PHOTO TIRÉE DU SITE DE L’INRS

Carolyn Côté-Lussier, criminologue de l’INRS

Avec son collègue Paul Rodrigues, Mme Côté-Lussier a récemment présenté des résultats préliminaires sur une échelle de violence indirecte, pour différents quartiers montréalais. Une mesure de « désordre social » frappait davantage le nord et le sud du centre-est de Montréal. Une autre, mesurant l’« insécurité », touchait plus généralement l’est de l’île. La probabilité d'être exposée à quelqu'un qui rapportait de l’insécurité dépassait 50 % dans certains quartiers, notamment Rivière-des-Prairies. Comme ces données n’ont pas encore été publiées dans une revue avec comité de révision, les chercheurs montréalais ne peuvent pas encore les dévoiler intégralement.

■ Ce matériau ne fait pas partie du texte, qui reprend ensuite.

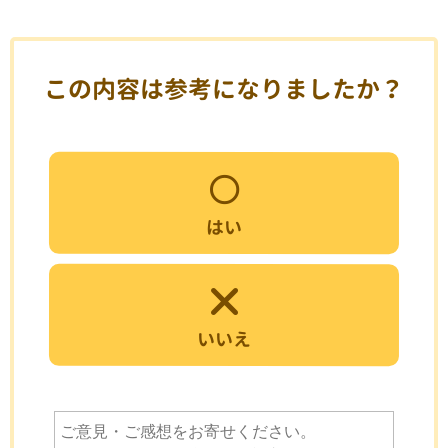
この内容は参考になりましたか？
はい
いいえ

L’échelle des chercheurs de l’INRS est semblable à celle qu’utilisent les chercheurs américains. Elle est basée sur deux questions d’une enquête de Statistique Canada où les participants rapportent s’ils sont témoins d’incivilités (bruit, déchets, vandalismes, ébriété, drogue) dans leur quartier, et s’ils s’y sentent en sécurité. L’échelle utilisée par M. Hyde demande si les participants ont déjà vu quelqu’un pointer une arme à feu sur quelqu’un d’autre, ou quelqu’un se faire tabasser, entre autres.

Violence scolaire

« Jusqu’à maintenant, au Québec, on n’avait que des mesures d’exposition à la violence indirecte dans les écoles, et son incidence sur la performance scolaire », dit Mme Côté-Lussier. Une étude qu’elle a publiée en 2016 dans le Journal of Adolescent Health notait que les élèves de 13 ans rapportant que leur école n’était pas sûre participaient moins en classe, d’après le témoignage de leur professeur.

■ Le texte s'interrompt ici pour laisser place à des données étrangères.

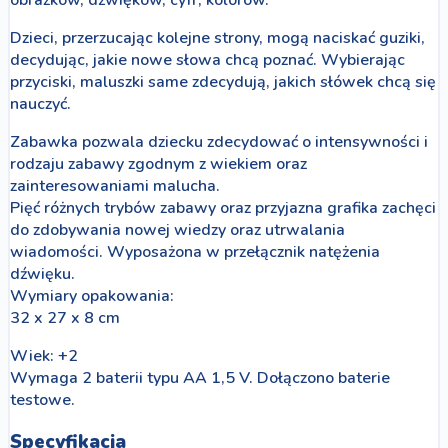
Dzieci, przerzucając kolejne strony, mogą naciskać guziki,
decydując, jakie nowe słowa chcą poznać. Wybierając
przyciski, maluszki same zdecydują, jakich słówek chcą się
nauczyć.
Zabawka pozwala dziecku zdecydować o intensywności i
rodzaju zabawy zgodnym z wiekiem oraz
zainteresowaniami malucha.
Pięć różnych trybów zabawy oraz przyjazna grafika zachęci
do zdobywania nowej wiedzy oraz utrwalania
wiadomości. Wyposażona w przełącznik natężenia
dźwięku.
Wymiary opakowania:
32 x 27 x 8 cm
Wiek: +2
Wymaga 2 baterii typu AA 1,5 V. Dołączono baterie
testowe.
Specyfikacja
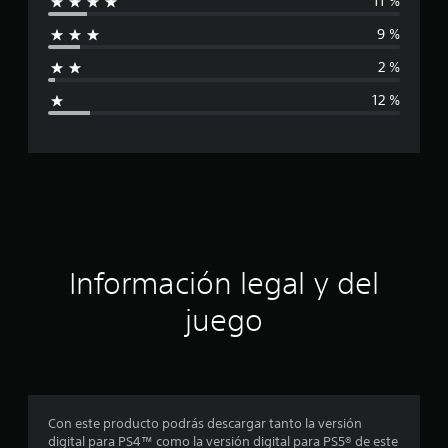
11 %
i
9 %
f
2 %
i
12 %
c
a
c
i
ó
Información legal y del
n
juego
p
r
o
Con este producto podrás descargar tanto la versión
digital para PS4™ como la versión digital para PS5® de este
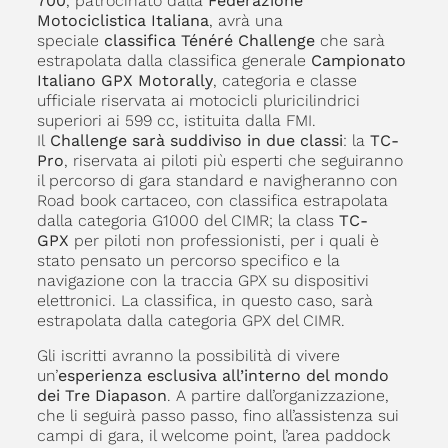
700
, patrocinato dalla
Federazione
Motociclistica Italiana
, avrà una
speciale
classifica Ténéré Challenge
che sarà
estrapolata dalla classifica generale
Campionato
Italiano GPX Motorally
, categoria e classe
ufficiale riservata ai motocicli pluricilindrici
superiori ai 599 cc, istituita dalla FMI.
Il
Challenge sarà suddiviso in due classi
: la
TC-
Pro
, riservata ai piloti più esperti che seguiranno
il percorso di gara standard e navigheranno con
Road book cartaceo, con classifica estrapolata
dalla categoria G1000 del CIMR; la class
TC-
GPX
per piloti non professionisti, per i quali è
stato pensato un percorso specifico e la
navigazione con la traccia GPX su dispositivi
elettronici. La classifica, in questo caso, sarà
estrapolata dalla categoria GPX del CIMR.
Gli iscritti avranno la possibilità di vivere
un’
esperienza esclusiva all’interno del mondo
dei Tre Diapason
. A partire dall’organizzazione,
che li seguirà passo passo, fino all’assistenza sui
campi di gara, il welcome point, l’area paddock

Luke Hyde note aussi que les personnes témoins de violence indirecte réagissent différemment au stress. Quand la partie du cerveau appelée amygdale réagit plus fortement à des stimulus stressants, comme des images de colère, cela signifie que la réponse au stress est altérée. « Une réaction trop grande de l’amygdale est liée à des problèmes de santé mentale et aussi à des problèmes cardiaques, car un stress chronique cause de l’inflammation », dit M. Hyde.

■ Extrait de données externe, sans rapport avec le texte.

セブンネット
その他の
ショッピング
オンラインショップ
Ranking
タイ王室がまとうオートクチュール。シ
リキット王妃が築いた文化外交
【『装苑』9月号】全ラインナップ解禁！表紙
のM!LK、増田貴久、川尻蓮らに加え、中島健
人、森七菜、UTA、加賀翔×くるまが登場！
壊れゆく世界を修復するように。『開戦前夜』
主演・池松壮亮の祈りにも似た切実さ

Jessica Deslauriers, une chercheuse de l’Université Laval qui étudie l’inflammation liée au stress et aux traumatismes, confirme que ces résultats sont « non négligeables ». « Chez les gens qui ont eu des traumatismes, la réponse de l’amygdale au stress est plus importante, dit Mme Deslauriers. Mais si l’amygdale demeure dans cet état de réactivité plus importante trop souvent, ça mène à des problèmes de stress chronique, qui ont des conséquences biologiques sur le cerveau et le corps. »

Soutenir les parents

L’impact des parents attentifs est d’autant plus marquant qu’il s’applique uniquement à la violence indirecte. « Vivre dans un quartier pauvre n’est pas moins dommageable pour ce qui est de la réponse biologique au stress quand on a des parents attentifs », dit M. Hyde.

« Ce facteur protecteur parental est très rassurant, explique Mme Côté-Lussier. Les enfants savent qu’ils peuvent parler à leurs parents. En ce moment, j’entends des intervenants parler de parents aux prises avec des problèmes d’inflation et de logement. Ça peut être déstabilisant et empêcher les parents de soutenir leurs enfants. Dans les quartiers défavorisés avec beaucoup de violence ambiante, il faudrait essayer de soutenir les parents. »

Avec la collaboration de Daniel Renaud, La Presse

Une version précédente de cet article orthographiait mal le nom de Carolyn Côté-Lussier, et indiquait que la proportion de la population qui rapportait de l’insécurité dépassait 50 % dans certains quartiers montréalais.